Highlight:
scNext is a generative foundation model that transforms static single-cell data into predictive temporal sequences, enabling the forecasting of cellular evolution, developmental potential, and long-term therapeutic responses.
Single-cell sequencing has revolutionized our ability to profile cellular diversity, yet standard datasets capture only static molecular snapshots of inherently dynamic biological processes. To address this limitation, we introduce scNext, a temporal foundation model designed to learn and generate cellular trajectories directly from single-cell transcriptomic data.

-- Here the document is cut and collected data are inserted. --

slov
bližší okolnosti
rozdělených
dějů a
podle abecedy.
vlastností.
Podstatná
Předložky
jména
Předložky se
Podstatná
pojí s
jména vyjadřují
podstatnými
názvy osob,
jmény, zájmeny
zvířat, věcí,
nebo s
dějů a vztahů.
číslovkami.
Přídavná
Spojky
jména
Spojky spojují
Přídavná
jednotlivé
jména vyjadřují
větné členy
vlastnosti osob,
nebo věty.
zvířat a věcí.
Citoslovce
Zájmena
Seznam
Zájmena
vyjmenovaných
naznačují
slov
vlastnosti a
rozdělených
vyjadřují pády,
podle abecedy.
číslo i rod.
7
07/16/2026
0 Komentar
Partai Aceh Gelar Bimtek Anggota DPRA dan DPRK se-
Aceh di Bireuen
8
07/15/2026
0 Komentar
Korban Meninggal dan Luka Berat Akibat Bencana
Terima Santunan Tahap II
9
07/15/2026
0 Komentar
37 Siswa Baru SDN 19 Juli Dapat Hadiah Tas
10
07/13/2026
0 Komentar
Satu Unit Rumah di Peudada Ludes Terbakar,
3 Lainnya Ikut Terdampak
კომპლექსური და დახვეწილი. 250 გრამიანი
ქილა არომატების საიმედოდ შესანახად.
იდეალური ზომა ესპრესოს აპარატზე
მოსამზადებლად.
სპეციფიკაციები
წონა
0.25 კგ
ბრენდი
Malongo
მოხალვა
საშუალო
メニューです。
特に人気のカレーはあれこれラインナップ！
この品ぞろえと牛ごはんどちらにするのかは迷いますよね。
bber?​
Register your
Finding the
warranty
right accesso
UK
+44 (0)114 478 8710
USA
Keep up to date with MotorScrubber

Large-Scale Temporal Learning The development of scNext began with the construction of scBaseTraj, the first large-scale single-cell temporal dataset. By integrating RNA velocity, pseudotime estimates, and trajectory inference across 90 million cells, we converted static profiles into 48 million explicit multi-step cellular sequences. scNext utilizes a two-stage architecture: a vector-quantized variational autoencoder (VQ-VAE) discretizes high-dimensional gene expression into compact latent tokens, and an autoregressive transformer predicts the temporal evolution of these tokens. This discrete modeling approach significantly improves scalability and training efficiency compared to continuous gene-space models.
Forecasting Cellular Evolution and Potential Unlike traditional methods that retrospectively order cells along a pseudotime axis, scNextfunctions as a predictive engine. Starting from a single observed state, the model autoregressively generates plausible future trajectories, effectively simulating developmental progression. Furthermore, by quantifying the entropy of its predictive distribution, scNext infers a potential energy landscape that characterizes cellular plasticity. High-entropy states correspond to high developmental potential (e.g., stem cells), while low-entropy states indicate lineage commitment, allowing for the quantitative assessment of differentiation bias.
Predicting Therapeutic Perturbations A critical application of scNext is its ability to predict the long-term trajectory of cellular development following external perturbation. We demonstrated that the model can integrate drug molecule representations to forecast post-perturbation state transitions. For example, in hematopoietic stem cells treated with all-trans retinoic acid (ATRA), scNext correctly predicted a diversion from stemness toward myeloid and dendritic cell lineages. Similarly, in cancer cell lines treated with Lapatinib or Sodium Butyrate, the model accurately reproduced complex downstream effects, including pathway inhibition and cell-cycle arrest. By reframing single-cell modeling as a temporal forecasting problem, scNext offers a new computational paradigm for studying disease progression and simulating therapeutic interventions in silico.